Living with KTS can be a challenge. Support and advocacy groups can provide a connection with other people who have KTS. The K-T Support Group and other organizations provide educational materials, resources and information about connecting with others. Ask your doctor if there is a local support group in your area.

Talking with a psychologist, psychiatrist or other mental health professional also may be helpful to many people with KTS.

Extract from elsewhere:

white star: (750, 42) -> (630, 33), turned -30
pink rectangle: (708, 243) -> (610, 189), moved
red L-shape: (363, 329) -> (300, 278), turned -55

Preparing for your appointment

Most cases of KTS are found at birth. If the doctor suspects that your child has this syndrome, diagnostic tests and treatment will likely begin before your child leaves the hospital.

Your child's doctor will look for developmental problems at regular checkups and give you the opportunity to discuss any concerns. It's important to take your child to all regularly scheduled well-baby visits and annual appointments.

Here's some information to help you prepare.

What you can do

If your doctor believes your child shows signs of KTS, basic question to ask include:

  • What diagnostic tests will be needed?
  • When will I get the results of the tests?
  • What specialists might be needed?
  • What medical conditions related to this syndrome need to be addressed right now?
  • How will you help me monitor my child's health and development?
  • Can you suggest educational materials and local support services related to this syndrome?

What to expect from your doctor

Your child's doctor will ask you a number of questions, such as:

  • What symptoms does your child have that concern you?
  • Has your child had any procedures or treatments for these symptoms?
  • Has your child had any previous difficulty with infections or blood clots?
  • Did you have any problems with your pregnancy or your child's birth?
  • Can you tell me about your family's medical history?
  • Is your child having any problems dealing with family, social activities or school?

Your doctor will ask additional questions based on your responses, symptoms and needs. Preparing and anticipating questions will help you make the most of your time with the doctor.